When two or more countries form a customs union they agree to:
- eliminate duties (or tariffs) and other restrictive regulations of commerce on substantially all the merchandise trade within the customs union, and
- apply substantially the same duties and other regulations of commerce to the trade of territories not included in the customs union.
The EU is the world’s largest and most integrated customs union. Its internal (or “Single”) market provides for essentially free movement of goods across intra-EU borders for either local products or for those that have cleared customs in any of the countries of the customs union. This arrangement approximates to the internal market of a single state. The EU also acts, in effect, as a single state in international trade negotiations such as the Doha round and free trade agreements with third countries.

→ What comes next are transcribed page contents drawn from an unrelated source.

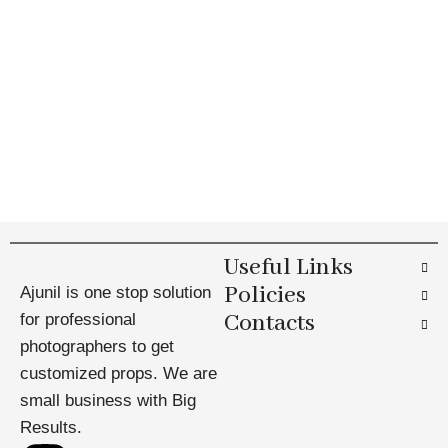
Useful Links
Policies
Ajunil is one stop solution
Contacts
for professional
photographers to get
customized props. We are
small business with Big
Results.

Free-Trade Areas and Rules of Origin
When two or more countries form a free-trade area, they agree to eliminate duties and other restrictive regulations of commerce on substantially all the merchandise trade originating in that area. But they retain complete control of their trade relationship with other countries. The best known example is the NAFTA (North American Free Trade Agreement).
“Rules of origin” are required to determine whether an individual product has originated in a free-trade area. They specify the minimum level of processing or manufacture that every merchandise category that would otherwise be subject to duties must have undergone to qualify for duty-free trade within the free-trade area. They are technical in language, complex and often difficult for even experts to understand, as illustrated by the TPRC’s Research Paper on “Rules of Origin in EU Free Trade Agreements” available on the TPRC’s website (see below).

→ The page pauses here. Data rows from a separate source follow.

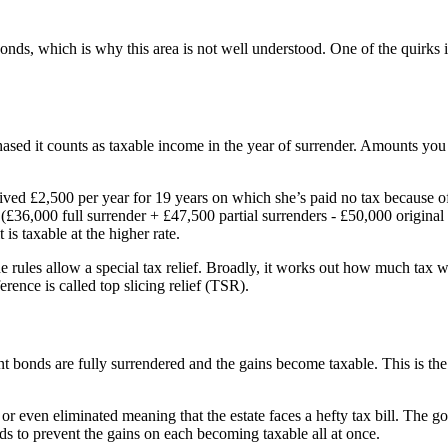
bonds, which is why this area is not well understood. One of the quirks 
d it counts as taxable income in the year of surrender. Amounts you rec
ved £2,500 per year for 19 years on which she’s paid no tax because o
(£36,000 full surrender + £47,500 partial surrenders - £50,000 origina
s taxable at the higher rate.
rules allow a special tax relief. Broadly, it works out how much tax wo
rence is called top slicing relief (TSR).
ent bonds are fully surrendered and the gains become taxable. This is the
even eliminated meaning that the estate faces a hefty tax bill. The goo
ds to prevent the gains on each becoming taxable all at once.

Free-trade area agreements are commonly known as free trade agreements. Many are “comprehensive” in the sense they also cover trade in services, trade-related aspects of intellectual property and other dimensions of trade relationships between countries.
Note (1): The rules of the multilateral trading system are set out in the World Trade Organization Agreements (1994).
Note (2): As provided in Article XXIV of the General Agreement on Tariffs and Trade (GATT), which forms part of the WTO Agreements.